According to London’s financial analysts, there is now a one-third chance that the world economy will be recession in the next two years.
One of the most prestigious London-based economic and business analysts, Center for Economics and Business Research (CEBR), on Monday, recalls that the company taxed the global recession probability a year ago at only 20 percent.
According to CEBR analysts, however, it is not just a matter of global business cycles, but also that the emerging trade conflicts, the euro area problems and emerging economies can be linked to simultaneously acting factors that can slow the world economy.
CEBR uses the technical definition of the International Monetary Fund (IMF) to determine the global economic recession.
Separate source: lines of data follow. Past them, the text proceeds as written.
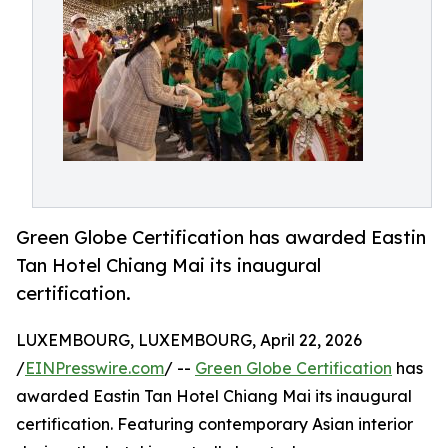
Green Globe Certification has awarded Eastin
Tan Hotel Chiang Mai its inaugural
certification.
LUXEMBOURG, LUXEMBOURG, April 22, 2026
/
EINPresswire.com
/ --
Green Globe Certification
has
awarded Eastin Tan Hotel Chiang Mai its inaugural
certification. Featuring contemporary Asian interior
Accordingly, the global economy will be recession if the per capita global GDP (GDP) per capita and at least one global macroeconomic indicator such as per capita investment, per capita consumption, industrial production trade value – decreases simultaneously.
The house emphasizes that the II. Since World War II, there were only four world economic recessions that met this criterion: in 1975, 1982, 1991 and 2009.
According to the CEBR study, it is difficult to predict when exactly the next such recession will be, but it is clear in the summer that five major downside risks are burdened by the world economy over the next two years.
The first is that the United States and China, the world’s two largest economies, have been involved in trade disputes, and this has become a full-fledged commercial war for the past few weeks.
CEBR recalls that, according to some institutional investors, this conflict may last for up to 20 years, as neither party is willing to retreat or compromise.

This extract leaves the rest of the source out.